-- Task --
Transcribe the records that follow. Keep every word exactly, and drop the pictures.

:::::

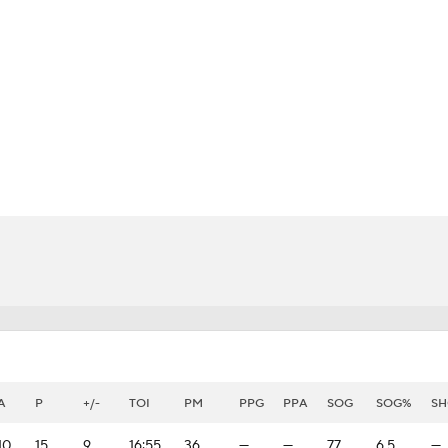
FC
NBA
CAR
eer
ympics
MLV
A
P
+/-
TOI
PM
PPG
PPA
SOG
SOG%
SH
10
15
9
16:55
36
—
—
77
6.5
—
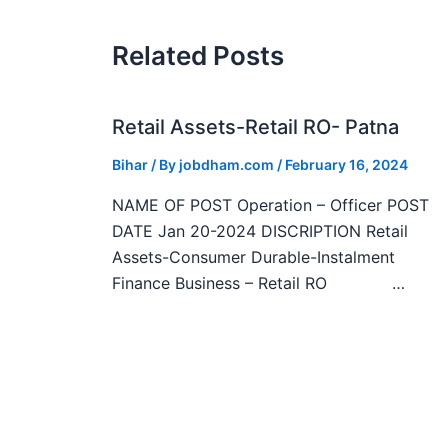
Related Posts
Retail Assets-Retail RO- Patna
Bihar
/ By
jobdham.com
/
February 16, 2024
NAME OF POST Operation – Officer POST
DATE Jan 20-2024 DISCRIPTION Retail
Assets-Consumer Durable-Instalment
Finance Business – Retail RO …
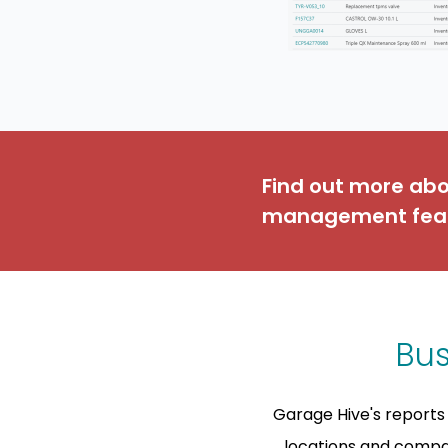
Find out more ab
management fea
Bus
Garage Hive's reports 
locations and compar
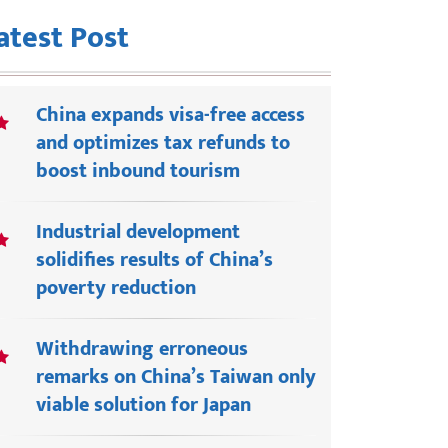
atest Post
China expands visa-free access
and optimizes tax refunds to
boost inbound tourism
Industrial development
solidifies results of China’s
poverty reduction
Withdrawing erroneous
remarks on China’s Taiwan only
viable solution for Japan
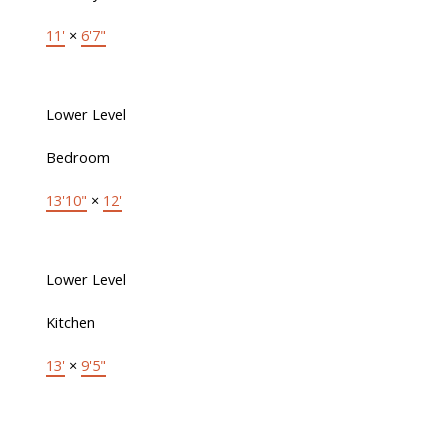
11'
×
6'7"
Lower Level
Bedroom
13'10"
×
12'
Lower Level
Kitchen
13'
×
9'5"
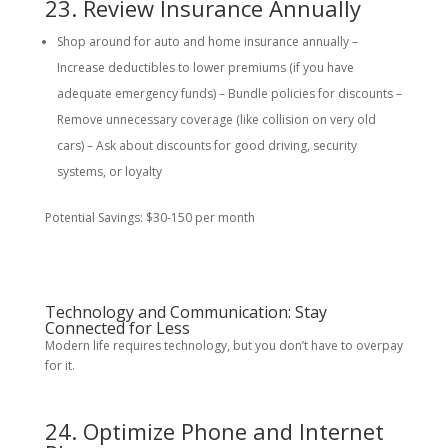
23. Review Insurance Annually
Shop around for auto and home insurance annually –
Increase deductibles to lower premiums (if you have
adequate emergency funds) – Bundle policies for discounts –
Remove unnecessary coverage (like collision on very old
cars) – Ask about discounts for good driving, security
systems, or loyalty
Potential Savings: $30-150 per month
Technology and Communication: Stay
Connected for Less
Modern life requires technology, but you don’t have to overpay
for it.
24. Optimize Phone and Internet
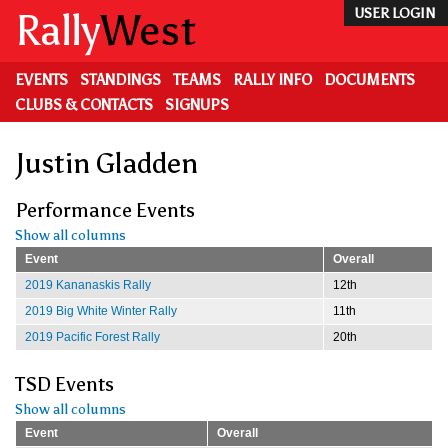
Skip
Rally
West
USER LOGIN
to
main
content
EVENTS
STANDINGS
TEAMS
RALLY INFO
DOCUMENTS
CLUBS & CONTACTS
SIGNUPS
Justin Gladden
Performance Events
Show all columns
Event
Overall
2019 Kananaskis Rally
12th
2019 Big White Winter Rally
11th
2019 Pacific Forest Rally
20th
TSD Events
Show all columns
Event
Overall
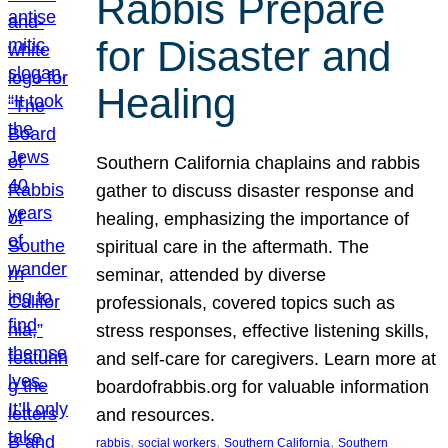
Rabbis Prepare
for Disaster and
Healing
Southern California chaplains and rabbis
gather to discuss disaster response and
healing, emphasizing the importance of
spiritual care in the aftermath. The
seminar, attended by diverse
professionals, covered topics such as
stress responses, effective listening skills,
and self-care for caregivers. Learn more at
boardofrabbis.org for valuable information
and resources.
, 
, 
, 
rabbis
social workers
Southern California
Southern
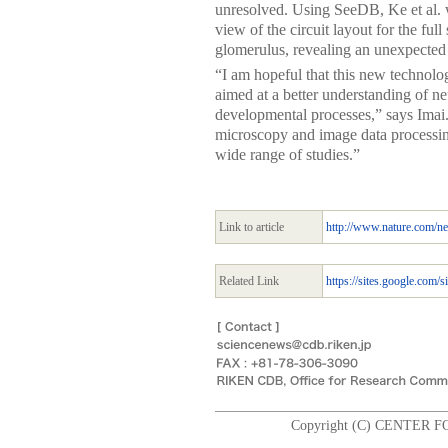
unresolved. Using SeeDB, Ke et al. we
view of the circuit layout for the full 
glomerulus, revealing an unexpected 
“I am hopeful that this new technolo
aimed at a better understanding of n
developmental processes,” says Imai.
microscopy and image data processing
wide range of studies.”
Link to article
http://www.nature.com/ne
Related Link
https://sites.google.com/s
Copyright (C) CENTER F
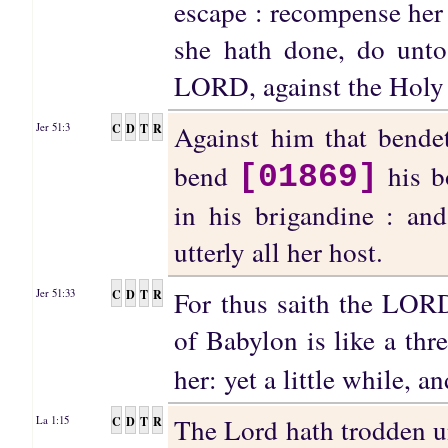
escape : recompense her 
she hath done, do unto
LORD, against the Holy 
Against him that bend
C
D
T
R
Jer 51:3
bend
his bo
[01869]
in his brigandine : an
utterly all her host.
For thus saith the LORD
C
D
T
R
Jer 51:33
of Babylon is like a thre
her: yet a little while, a
The Lord hath trodden u
C
D
T
R
La 1:15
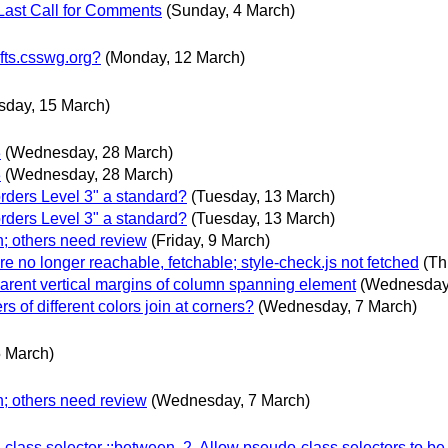
Last Call for Comments
(Sunday, 4 March)
fts.csswg.org?
(Monday, 12 March)
sday, 15 March)
3
(Wednesday, 28 March)
3
(Wednesday, 28 March)
ers Level 3" a standard?
(Tuesday, 13 March)
ers Level 3" a standard?
(Tuesday, 13 March)
n; others need review
(Friday, 9 March)
are no longer reachable, fetchable; style-check.js not fetched
(Th
parent vertical margins of column spanning element
(Wednesday,
s of different colors join at corners?
(Wednesday, 7 March)
5 March)
n; others need review
(Wednesday, 7 March)
lass selector ::between, 2. Allow pseudo-class selectors to be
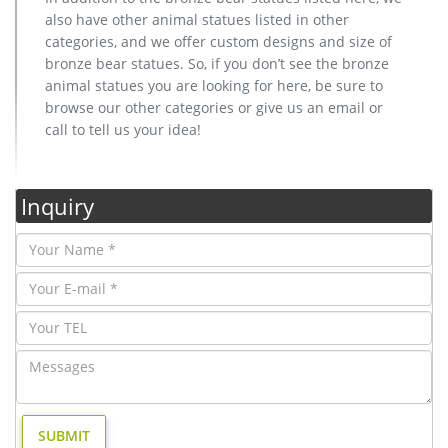
also have other animal statues listed in other
categories, and we offer custom designs and size of
bronze bear statues. So, if you don’t see the bronze
animal statues you are looking for here, be sure to
browse our other categories or give us an email or
call to tell us your idea!
Inquiry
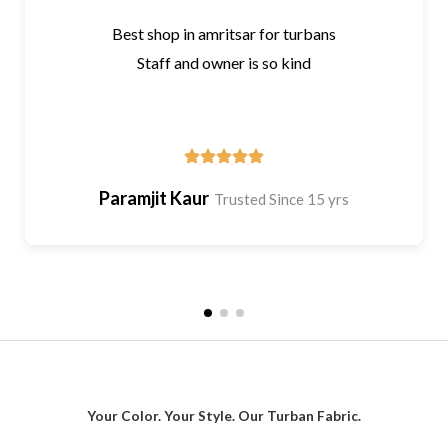
Best shop in amritsar for turbans
Staff and owner is so kind
Paramjit Kaur
Trusted Since 15 yrs
Your Color. Your Style. Our Turban Fabric.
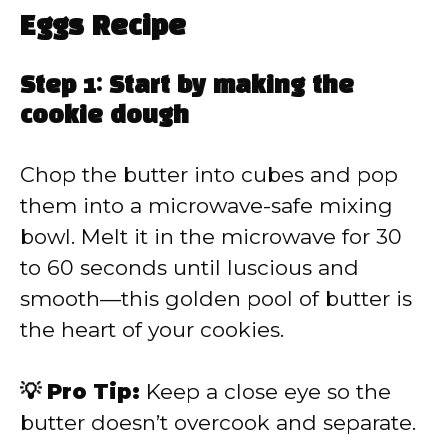
Eggs Recipe
Step 1: Start by making the
cookie dough
Chop the butter into cubes and pop
them into a microwave-safe mixing
bowl. Melt it in the microwave for 30
to 60 seconds until luscious and
smooth—this golden pool of butter is
the heart of your cookies.
💡 Pro Tip:
Keep a close eye so the
butter doesn’t overcook and separate.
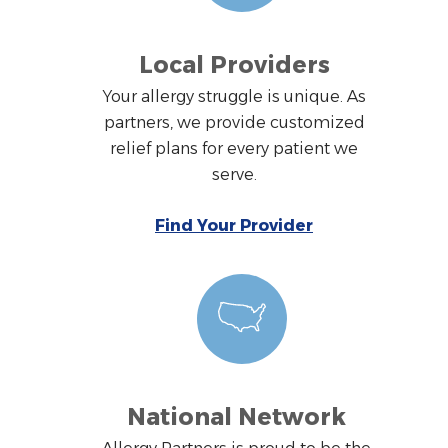
Local Providers
Your allergy struggle is unique. As
partners, we provide customized
relief plans for every patient we
serve.
Find Your Provider
National Network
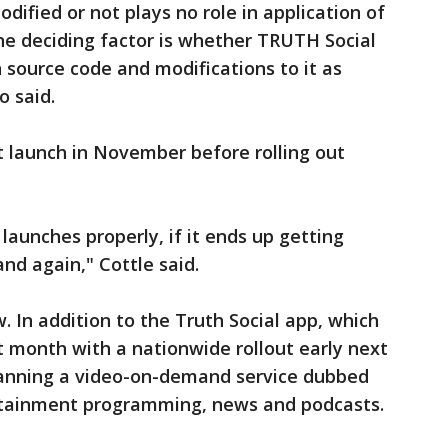
ified or not plays no role in application of
he deciding factor is whether TRUTH Social
 source code and modifications to it as
o said.
t launch in November before rolling out
t launches properly, if it ends up getting
nd again," Cottle said.
. In addition to the Truth Social app, which
t month with a nationwide rollout early next
planning a video-on-demand service dubbed
rtainment programming, news and podcasts.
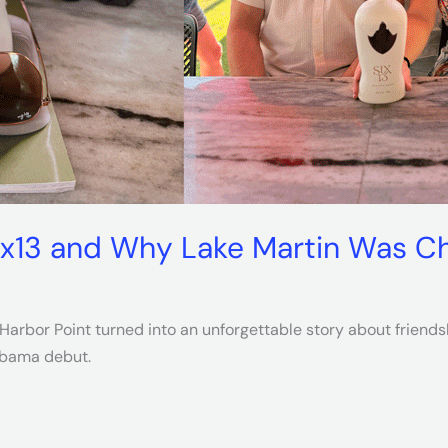
ix13 and Why Lake Martin Was Ch
arbor Point turned into an unforgettable story about friendshi
labama debut.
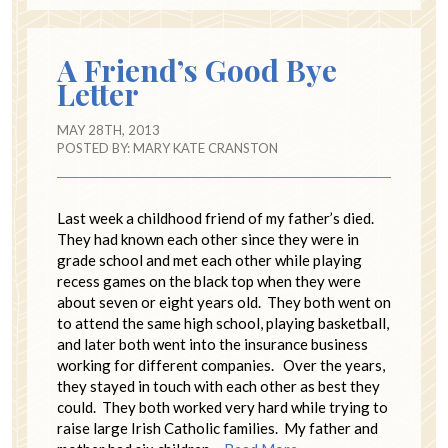
A Friend’s Good Bye
Letter
MAY 28TH, 2013
POSTED BY:
MARY KATE CRANSTON
Last week a childhood friend of my father’s died.
They had known each other since they were in
grade school and met each other while playing
recess games on the black top when they were
about seven or eight years old. They both went on
to attend the same high school, playing basketball,
and later both went into the insurance business
working for different companies. Over the years,
they stayed in touch with each other as best they
could. They both worked very hard while trying to
raise large Irish Catholic families. My father and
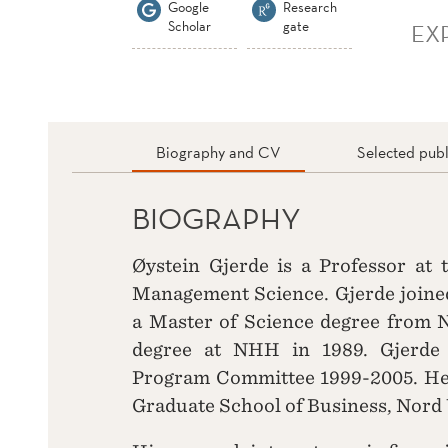
Google
Research
Scholar
gate
EX
Biography and CV
Selected publ
BIOGRAPHY
Øystein Gjerde is a Professor at
Management Science. Gjerde joined
a Master of Science degree from 
degree at NHH in 1989. Gjerde
Program Committee 1999-2005. He 
Graduate School of Business, Nord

:::::

-- Reply --
FC
NBA
CAR
eer
ympics
MLV
A
P
+/-
TOI
PM
PPG
PPA
SOG
SOG%
SH
10
15
9
16:55
36
—
—
77
6.5
—
Related Posts
Retail Assets-Retail RO- Patna
Bihar
/ By
jobdham.com
/
February 16, 2024
NAME OF POST Operation – Officer POST
DATE Jan 20-2024 DISCRIPTION Retail
Assets-Consumer Durable-Instalment
Finance Business – Retail RO …
Find out more ab
management fea
Bus
Garage Hive's reports 
locations and compar
atest Post
China expands visa-free access
and optimizes tax refunds to
boost inbound tourism
Industrial development
solidifies results of China’s
poverty reduction
Withdrawing erroneous
remarks on China’s Taiwan only
viable solution for Japan
11'
×
6'7"
Lower Level
Bedroom
13'10"
×
12'
Lower Level
Kitchen
13'
×
9'5"
23. Review Insurance Annually
Shop around for auto and home insurance annually –
Increase deductibles to lower premiums (if you have
adequate emergency funds) – Bundle policies for discounts –
Remove unnecessary coverage (like collision on very old
cars) – Ask about discounts for good driving, security
systems, or loyalty
Potential Savings: $30-150 per month
Technology and Communication: Stay
Connected for Less
Modern life requires technology, but you don’t have to overpay
for it.
24. Optimize Phone and Internet
Skip
Rally
West
USER LOGIN
to
main
content
EVENTS
STANDINGS
TEAMS
RALLY INFO
DOCUMENTS
CLUBS & CONTACTS
SIGNUPS
Justin Gladden
Performance Events
Show all columns
Event
Overall
2019 Kananaskis Rally
12th
2019 Big White Winter Rally
11th
2019 Pacific Forest Rally
20th
TSD Events
Show all columns
Event
Overall
Rabbis Prepare
for Disaster and
Healing
Southern California chaplains and rabbis
gather to discuss disaster response and
healing, emphasizing the importance of
spiritual care in the aftermath. The
seminar, attended by diverse
professionals, covered topics such as
stress responses, effective listening skills,
and self-care for caregivers. Learn more at
boardofrabbis.org for valuable information
and resources.
, 
, 
, 
rabbis
social workers
Southern California
Southern
unresolved. Using SeeDB, Ke et al. we
view of the circuit layout for the full 
glomerulus, revealing an unexpected 
“I am hopeful that this new technolo
aimed at a better understanding of n
developmental processes,” says Imai.
microscopy and image data processing
wide range of studies.”
Link to article
http://www.nature.com/ne
Related Link
https://sites.google.com/s
Copyright (C) CENTER F
escape : recompense her 
she hath done, do unto
LORD, against the Holy 
Against him that bend
C
D
T
R
Jer 51:3
bend
his bo
[01869]
in his brigandine : an
utterly all her host.
For thus saith the LORD
C
D
T
R
Jer 51:33
of Babylon is like a thre
her: yet a little while, a
The Lord hath trodden u
C
D
T
R
La 1:15
Last Call for Comments
(Sunday, 4 March)
fts.csswg.org?
(Monday, 12 March)
sday, 15 March)
3
(Wednesday, 28 March)
3
(Wednesday, 28 March)
ers Level 3" a standard?
(Tuesday, 13 March)
ers Level 3" a standard?
(Tuesday, 13 March)
n; others need review
(Friday, 9 March)
are no longer reachable, fetchable; style-check.js not fetched
(Th
parent vertical margins of column spanning element
(Wednesday,
s of different colors join at corners?
(Wednesday, 7 March)
5 March)
n; others need review
(Wednesday, 7 March)
lass selector ::between, 2. Allow pseudo-class selectors to be
also have other animal statues listed in other
categories, and we offer custom designs and size of
bronze bear statues. So, if you don’t see the bronze
animal statues you are looking for here, be sure to
browse our other categories or give us an email or
call to tell us your idea!
Inquiry
Best shop in amritsar for turbans
Staff and owner is so kind
Paramjit Kaur
Trusted Since 15 yrs
Your Color. Your Style. Our Turban Fabric.
Eggs Recipe
Step 1: Start by making the
cookie dough
Chop the butter into cubes and pop
them into a microwave-safe mixing
bowl. Melt it in the microwave for 30
to 60 seconds until luscious and
smooth—this golden pool of butter is
the heart of your cookies.
💡 Pro Tip:
Keep a close eye so the
butter doesn’t overcook and separate.
Local Providers
Your allergy struggle is unique. As
partners, we provide customized
relief plans for every patient we
serve.
Find Your Provider
National Network
ified or not plays no role in application of
he deciding factor is whether TRUTH Social
 source code and modifications to it as
o said.
t launch in November before rolling out
t launches properly, if it ends up getting
nd again," Cottle said.
. In addition to the Truth Social app, which
t month with a nationwide rollout early next
planning a video-on-demand service dubbed
rtainment programming, news and podcasts.
ix13 and Why Lake Martin Was Ch
arbor Point turned into an unforgettable story about friendshi
labama debut.
A Friend’s Good Bye
Letter
MAY 28TH, 2013
POSTED BY:
MARY KATE CRANSTON
Last week a childhood friend of my father’s died.
They had known each other since they were in
grade school and met each other while playing
recess games on the black top when they were
about seven or eight years old. They both went on
to attend the same high school, playing basketball,
and later both went into the insurance business
working for different companies. Over the years,
they stayed in touch with each other as best they
could. They both worked very hard while trying to
raise large Irish Catholic families. My father and
Google
Research
Scholar
gate
EX
Biography and CV
Selected publ
BIOGRAPHY
Øystein Gjerde is a Professor at
Management Science. Gjerde joined
a Master of Science degree from 
degree at NHH in 1989. Gjerde
Program Committee 1999-2005. He 
Graduate School of Business, Nord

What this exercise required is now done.